Every Catholic artist who wants to restore beauty in the Church will look to the past for inspiration. I think most will agree that the Church is living through a dry spell in terms of beauty, but we Western Catholics still have an extraordinarily rich artistic tradition. But it is also a diverse tradition, in the sense that there are many artistic eras and schools of thought that we might choose to study: Iconographic, Gothic, Renaissance, Baroque, and so on. What lessons should we take from them to use in our own age, and what is best left to the past? To answer this question, I would first like to address Renaissance Art, because I think it in particular has the potential to become a major pitfall for Catholic artists who might consider it as an ideal.
If the artist took the end of his art or the beauty of the work for the ultimate end of his operation and therefore for beatitude, he would be but an idolater.
Jacques Maritain, Art and Scholasticism
I once read a book by the professor Larry Shiner called The Invention of Art: A Cultural History. As I recall, this was the first time I discovered that the definition of “art” has changed dramatically since ancient & medieval times. The current definition, Dr. Shiner says, is a novelty. The idea that the artist’s role is to express himself in unique ways, or to make a contribution to art history, would have been completely alien to an ancient or medieval artist. This was because originally, at least in the Western heritage, an artist was basically the same thing as a craftsman. The painter and the ship-builder produced different works, but they were colleagues in the sense that their social role was to create things by the cleverness of their minds, hands, and tools of the trade. The painter was merely a craftsman who produced paintings, the sculptor was a craftsman who produced sculptures, and so on.

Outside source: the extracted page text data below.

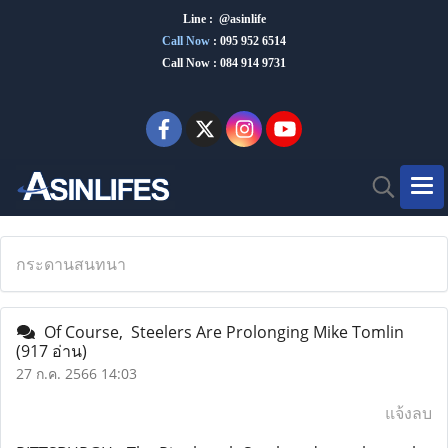
Line : @asinlife
Call Now
:
095 952 6514
Call Now : 084 914 9731
กระดานสนทนา
Of Course, Steelers Are Prolonging Mike Tomlin
(917 อ่าน)
27 ก.ค. 2566 14:03
แจ้งลบ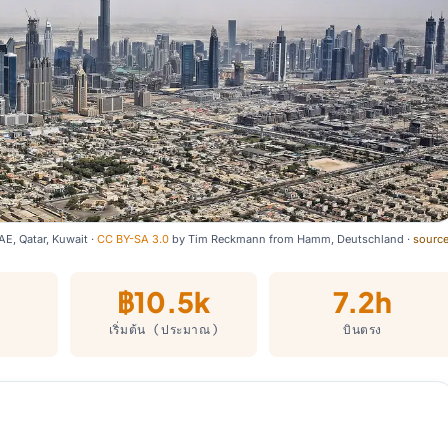
AE, Qatar, Kuwait ·
CC BY-SA 3.0
by
Tim Reckmann from Hamm, Deutschland
·
sourc
฿10.5k
7.2h
เริ่มต้น (ประมาณ)
บินตรง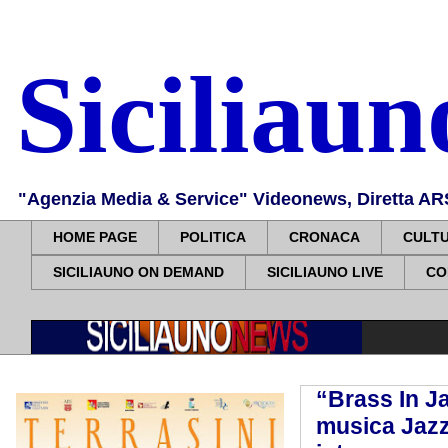
Siciliau
"Agenzia Media & Service" Videonews, Diretta ARS, 
HOME PAGE
POLITICA
CRONACA
CULT
SICILIAUNO ON DEMAND
SICILIAUNO LIVE
CO
“Brass In Ja
musica Jazz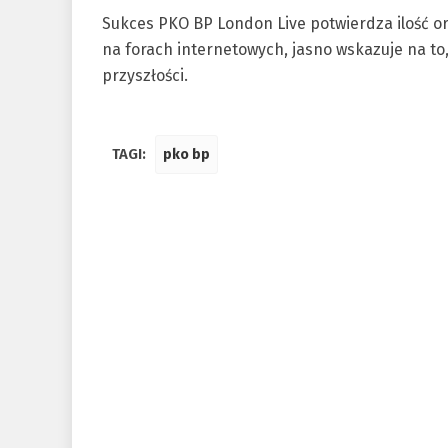
Sukces PKO BP London Live potwierdza ilość ora
na forach internetowych, jasno wskazuje na to
przyszłości.
TAGI:
pko bp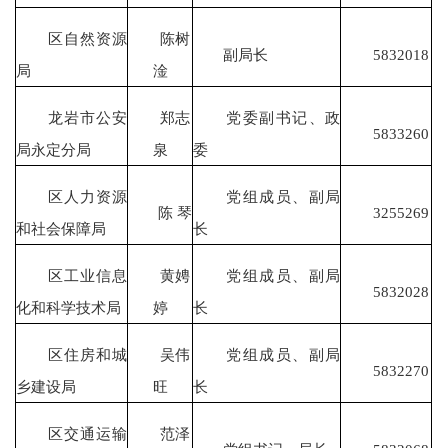
区自然资源
陈树
副局长
5832018
局
淦
龙岩市公安
郑志
党委副书记、政
5833260
局永定分局
泉
委
区人力资源
党组成员、副局
陈 琴
3255269
和社会保障局
长
区工业信息
黄娉
党组成员、副局
5832028
化和科学技术局
婷
长
区住房和城
吴伟
党组成员、副局
5832270
乡建设局
旺
长
区交通运输
范泽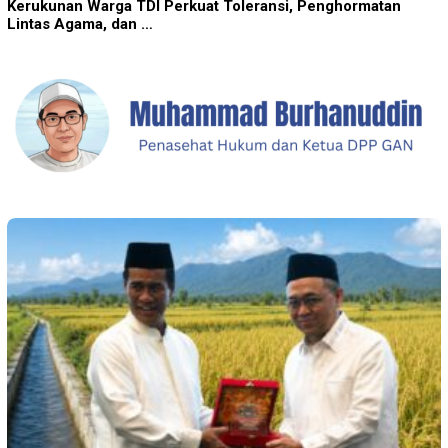
Kerukunan Warga TDI Perkuat Toleransi, Penghormatan
Lintas Agama, dan …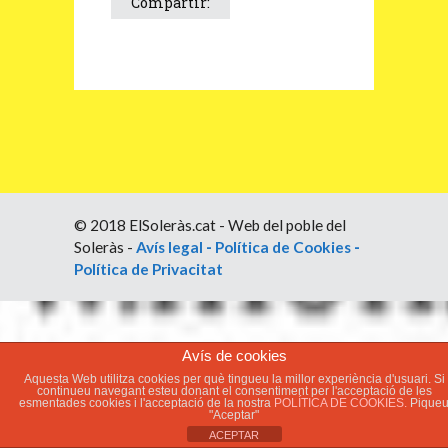
Compartir:
© 2018 ElSoleràs.cat - Web del poble del
Soleràs -
Avís legal
-
Política de Cookies
-
Política de Privacitat
Avís de cookies
Aquesta Web utilitza cookies per què tingueu la millor experiència d'usuari. Si
continueu navegant esteu donant el consentiment per l'acceptació de les
esmentades cookies i l'acceptació de la nostra
POLÍTICA DE COOKIES.
Pique
"Aceptar"
ACEPTAR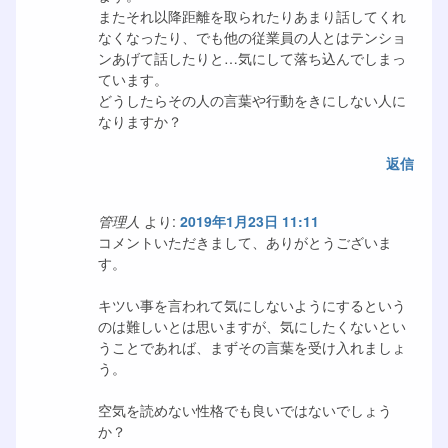
またそれ以降距離を取られたりあまり話してくれ
なくなったり、でも他の従業員の人とはテンショ
ンあげて話したりと…気にして落ち込んでしまっ
ています。
どうしたらその人の言葉や行動をきにしない人に
なりますか？
返信
管理人
より:
2019年1月23日 11:11
コメントいただきまして、ありがとうございま
す。
キツい事を言われて気にしないようにするという
のは難しいとは思いますが、気にしたくないとい
うことであれば、まずその言葉を受け入れましょ
う。
空気を読めない性格でも良いではないでしょう
か？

These artists got better at their crafts over the years. At a certain point, around Renaissance era, the painters and sculptors had virtually mastered their arts, and could produce works that seemed so magnificent that things could hardly be improved anymore. The artist “came into his own”, and for lack of a better phrase, started showing off. Artists became so good at producing artworks that art seemed to be worth pursing for its own sake. Painting was raised from its original status as a trade for humble men to something equal to the liberal arts. Thus the artist’s service to the economy, or to the Church, became almost a distraction from the real work, which was art for Art’s sake.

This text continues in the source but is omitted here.